#### [Task statement]
How many lines in the entries below contain "Optimized"? Answer with the number only.

#### [Provided entries]
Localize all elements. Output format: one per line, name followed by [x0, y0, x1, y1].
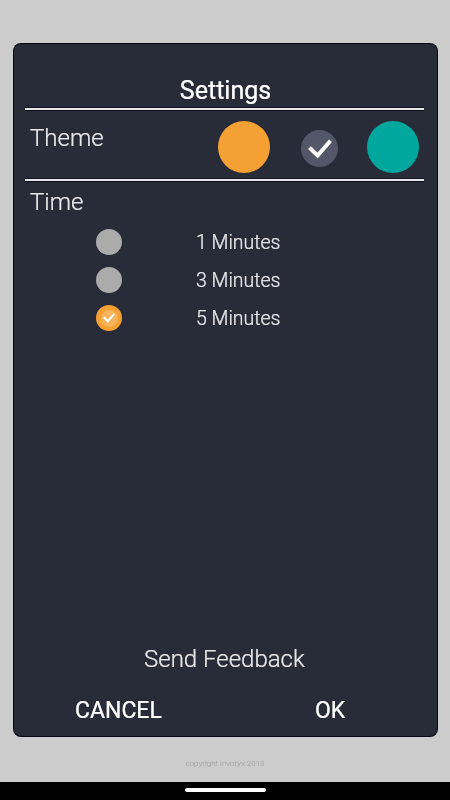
staticText: Theme	[30, 124, 104, 152]
button[interactable]: Teal theme	[367, 121, 419, 173]
staticText: copyright invotyx 2013	[0, 759, 450, 768]
staticText: 3 Minutes	[196, 269, 281, 292]
staticText: Settings	[14, 76, 437, 105]
button[interactable]: 5 Minutes	[14, 299, 437, 337]
button[interactable]: CANCEL	[56, 685, 180, 727]
button[interactable]: Send Feedback	[124, 633, 324, 675]
staticText: 5 Minutes	[196, 307, 281, 330]
button[interactable]: OK	[285, 685, 375, 727]
staticText: OK	[315, 697, 346, 724]
button[interactable]: 3 Minutes	[14, 261, 437, 299]
button[interactable]: Dark theme, selected	[301, 130, 338, 167]
button[interactable]: Orange theme	[218, 121, 270, 173]
staticText: Send Feedback	[144, 645, 305, 673]
staticText: CANCEL	[75, 697, 162, 724]
button[interactable]: 1 Minutes	[14, 223, 437, 261]
staticText: Time	[30, 188, 84, 216]
staticText: 1 Minutes	[196, 231, 281, 254]
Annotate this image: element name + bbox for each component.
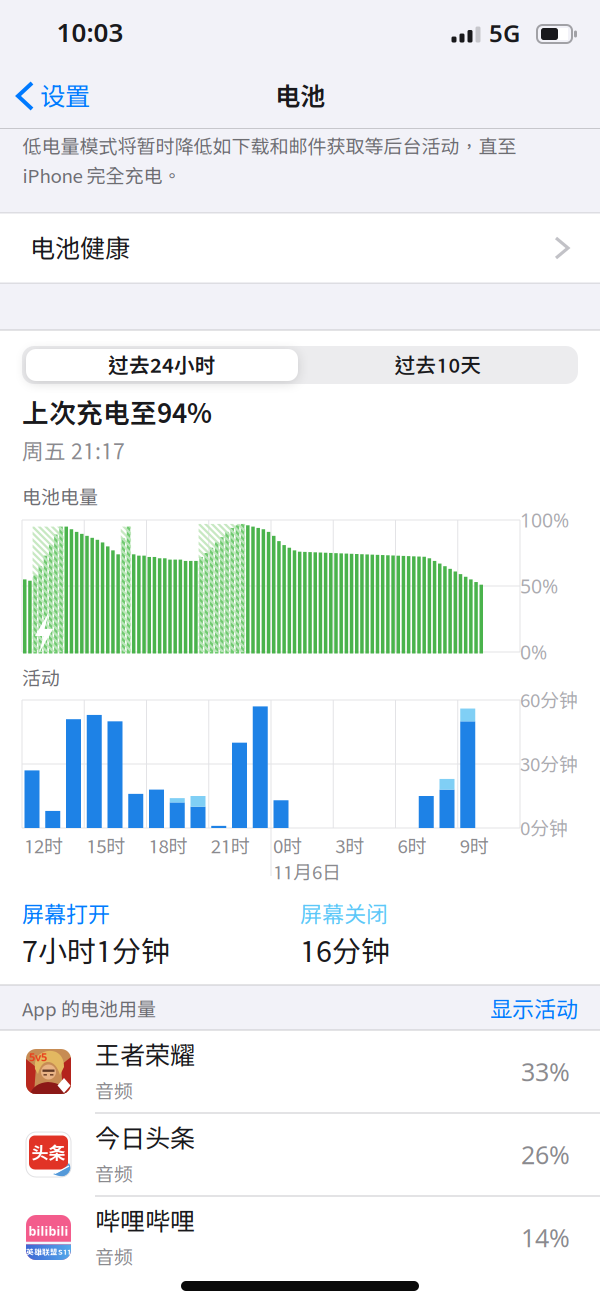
- staticText: 屏幕关闭: [300, 901, 388, 927]
- staticText: App 的电池用量: [22, 998, 156, 1020]
- staticText: 12时: [24, 835, 63, 857]
- staticText: 0分钟: [520, 817, 568, 839]
- staticText: 5v5: [29, 1050, 47, 1064]
- staticText: 显示活动: [490, 996, 578, 1022]
- staticText: 100%: [520, 507, 569, 533]
- staticText: 头条: [32, 1142, 66, 1163]
- button[interactable]: 电池健康: [0, 214, 600, 282]
- staticText: 活动: [22, 667, 60, 689]
- button[interactable]: 设置: [18, 74, 128, 118]
- staticText: 0%: [520, 639, 547, 665]
- button[interactable]: 显示活动: [428, 989, 578, 1029]
- staticText: 设置: [40, 81, 90, 111]
- staticText: 11月6日: [273, 861, 341, 883]
- staticText: bilibili: [28, 1222, 68, 1240]
- button[interactable]: 过去24小时: [24, 346, 300, 384]
- staticText: 电池电量: [22, 486, 98, 508]
- staticText: 屏幕打开: [22, 901, 110, 927]
- staticText: 3时: [335, 835, 364, 857]
- staticText: 电池: [275, 81, 325, 111]
- staticText: 21时: [211, 835, 250, 857]
- staticText: 音频: [95, 1080, 133, 1102]
- staticText: 60分钟: [520, 689, 578, 711]
- staticText: 50%: [520, 573, 558, 599]
- staticText: 10:03: [56, 14, 124, 50]
- staticText: 33%: [521, 1054, 570, 1088]
- staticText: 音频: [95, 1246, 133, 1268]
- staticText: 26%: [521, 1138, 570, 1172]
- staticText: 5G: [489, 17, 520, 49]
- staticText: 0时: [273, 835, 302, 857]
- staticText: 7小时1分钟: [22, 934, 170, 968]
- staticText: 上次充电至94%: [22, 397, 212, 429]
- staticText: 电池健康: [30, 233, 130, 263]
- staticText: 9时: [460, 835, 489, 857]
- staticText: 6时: [398, 835, 426, 857]
- staticText: 18时: [148, 835, 188, 857]
- staticText: 哔哩哔哩: [95, 1206, 195, 1236]
- staticText: 16分钟: [300, 934, 390, 968]
- staticText: 周五 21:17: [22, 438, 125, 464]
- staticText: 15时: [86, 835, 125, 857]
- staticText: 音频: [95, 1163, 133, 1185]
- staticText: 14%: [521, 1220, 570, 1254]
- staticText: 今日头条: [95, 1123, 195, 1153]
- button[interactable]: 过去10天: [300, 346, 576, 384]
- staticText: 过去10天: [394, 353, 482, 377]
- staticText: iPhone 完全充电。: [22, 164, 182, 187]
- button[interactable]: 头条: [0, 1113, 600, 1196]
- button[interactable]: bilibili: [0, 1196, 600, 1279]
- staticText: 30分钟: [520, 753, 578, 775]
- staticText: 过去24小时: [108, 353, 216, 377]
- staticText: 王者荣耀: [95, 1040, 195, 1070]
- button[interactable]: 5v5: [0, 1030, 600, 1113]
- staticText: 英雄联盟S11: [26, 1248, 71, 1256]
- staticText: 低电量模式将暂时降低如下载和邮件获取等后台活动，直至: [22, 135, 516, 158]
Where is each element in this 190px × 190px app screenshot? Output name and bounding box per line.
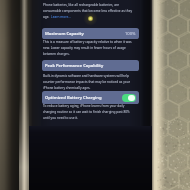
- staticText: Phone batteries, like all rechargeable b…: [43, 3, 120, 7]
- button[interactable]: Maximum Capacity: [42, 28, 139, 39]
- button[interactable]: Learn more...: [51, 15, 71, 19]
- staticText: Maximum Capacity: [45, 31, 84, 37]
- staticText: Built-in dynamic software and hardware s…: [43, 74, 129, 78]
- staticText: charging routine so it can wait to finis…: [43, 110, 130, 114]
- staticText: iPhone battery chemically ages.: [43, 86, 91, 90]
- staticText: Optimized Battery Charging: [45, 95, 102, 101]
- staticText: until you need to use it.: [43, 116, 79, 120]
- staticText: new. Lower capacity may result in fewer …: [43, 46, 126, 50]
- staticText: counter performance impacts that may be …: [43, 80, 131, 84]
- staticText: age.: [43, 15, 51, 19]
- staticText: This is a measure of battery capacity re…: [43, 40, 132, 44]
- button[interactable]: Peak Performance Capability: [42, 60, 139, 71]
- button[interactable]: Optimized Battery Charging toggle: [122, 94, 136, 102]
- staticText: To reduce battery aging, iPhone learns f…: [43, 104, 125, 108]
- staticText: 100%: [125, 31, 136, 37]
- button[interactable]: Optimized Battery Charging: [42, 91, 139, 104]
- staticText: Peak Performance Capability: [45, 63, 104, 69]
- staticText: between charges.: [43, 52, 70, 56]
- staticText: consumable components that become less e…: [43, 9, 133, 13]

#### [Exercise response]
3